On the other hand, it was apparent that without including more direct information regarding what actions parents/carers need to take on receiving the card, there would be a risk of parents/carers perceiving the card as a good gesture from practices as opposed to a call for action.
“…I think it’s a very good idea and it’s wonderful, however…I’d presume.... it’s just a card, a congratulation card…” (Group 3-parents/carers).
Focus group participants made suggestions on how the cards could be improved in a way that could potentially sway the minds of those opposed to immunisation:
“…put a little bit maybe on the back of there and say, well we could give hemacoccal [sic] against meningitis…” “…I think …explain what some of the diseases that immunisation is trying to protect against…” (Group 3-parents/carers).

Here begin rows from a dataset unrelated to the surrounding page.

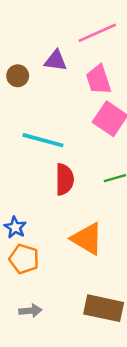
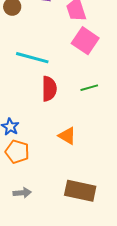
orange triangle: (87, 239) -> (67, 136), size x0.7

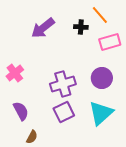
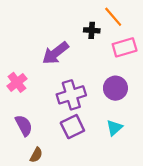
purple arrow: (43, 28) -> (55, 53), moved
cyan triangle: (101, 113) -> (114, 128), size x0.6

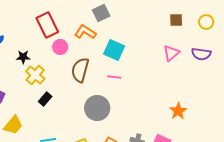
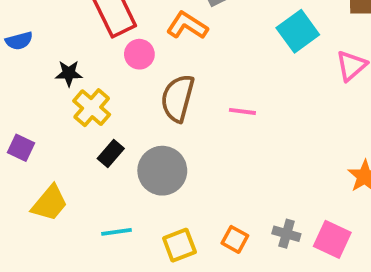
cyan square: (114, 50) -> (298, 31), moved, turned 30
gray circle: (97, 108) -> (162, 171), moved

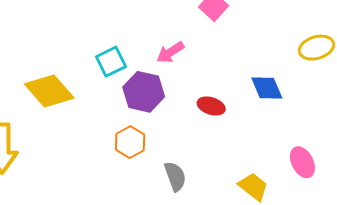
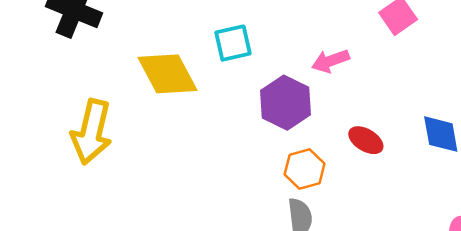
cyan square: (111, 62) -> (233, 43), moved
orange hexagon: (130, 142) -> (305, 169), moved

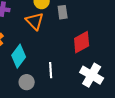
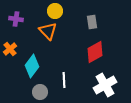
gray rectangle: (63, 12) -> (92, 22), moved
white cross: (92, 75) -> (105, 85), turned 30

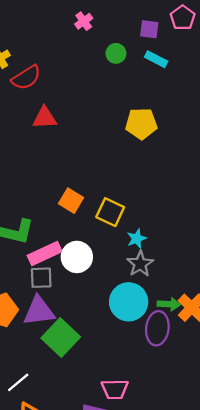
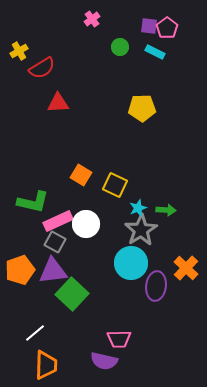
pink pentagon: (183, 18) -> (167, 28), moved
gray star: (140, 264) -> (141, 230), size x1.4
gray square: (41, 278) -> (55, 242), turned 30
green arrow: (169, 304) -> (166, 210), moved

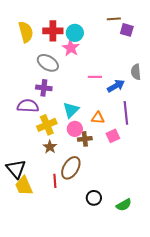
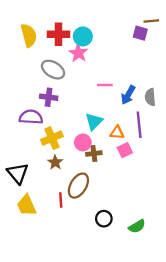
brown line: (114, 19) -> (151, 21), moved
gray semicircle: (136, 72) -> (150, 97), moved
blue arrow: (116, 86) -> (128, 95), turned 150
cyan triangle: (71, 110) -> (94, 121), moved
orange triangle: (98, 118) -> (117, 133), moved
black triangle: (16, 169) -> (18, 173), moved

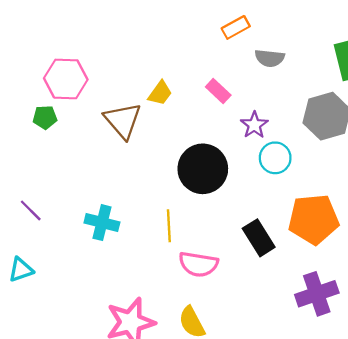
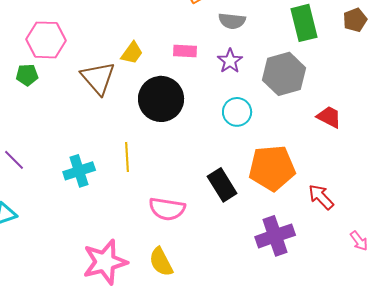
pink rectangle: (218, 91) -> (185, 51), turned -40
purple star: (254, 125) -> (230, 61), moved
black circle: (203, 169) -> (161, 99), moved
cyan cross: (102, 223) -> (79, 171), turned -32
yellow line: (169, 226) -> (127, 157), moved

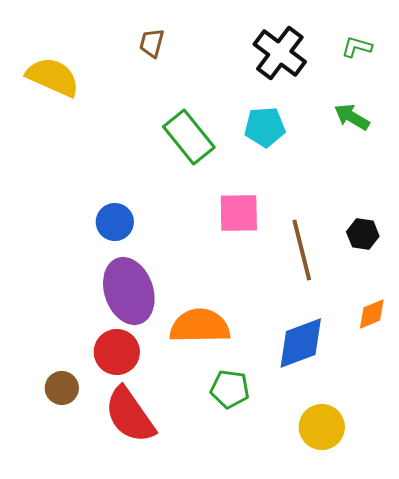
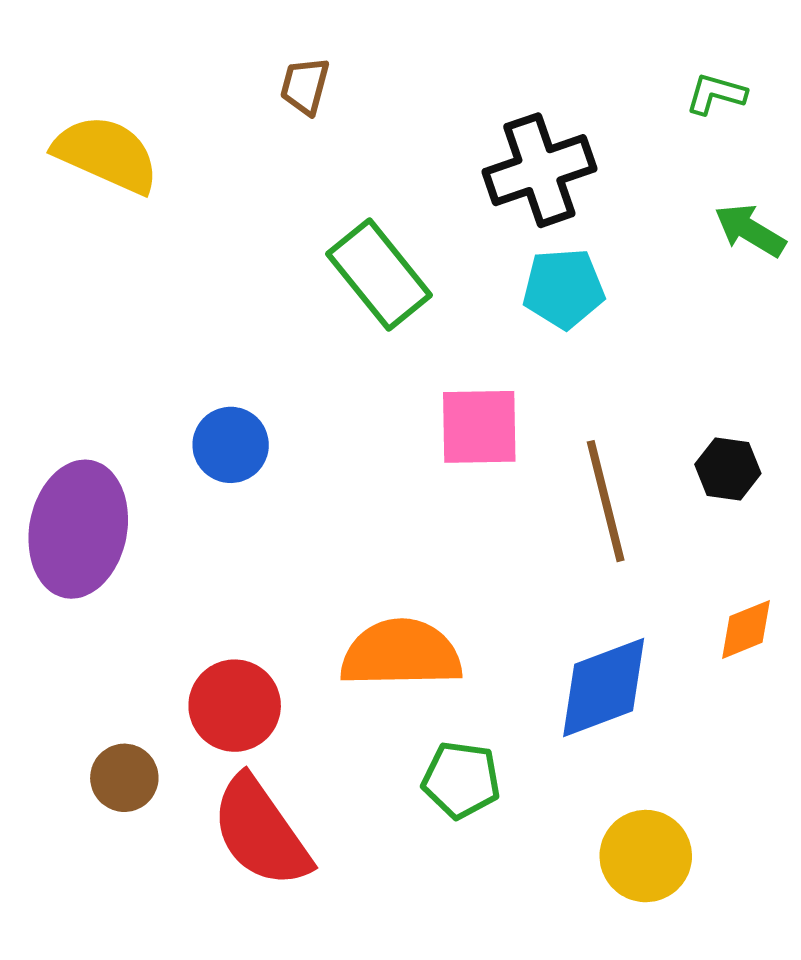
black cross: (280, 53) -> (539, 170), moved, turned 34
green arrow: (352, 117) -> (750, 230), moved
cyan pentagon: (265, 127) -> (564, 288), moved
purple ellipse: (129, 291) -> (78, 529), moved, turned 30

Participants felt adding a link to credible website would be invaluable:
“…link, with the added recommendation that you can call your healthcare professional via telephone on the card....”. Or add that “…If you have any questions or concerns please come along or give us a ring…” because “…just think it gives leeway for people who feel a bit insecure and nervous, sort of isolated; it just makes it more robust…the information… it’s not just a reminder…you know, if you have any concerns, we’ll be happy to speak with you…” (Group 3-parents/carers).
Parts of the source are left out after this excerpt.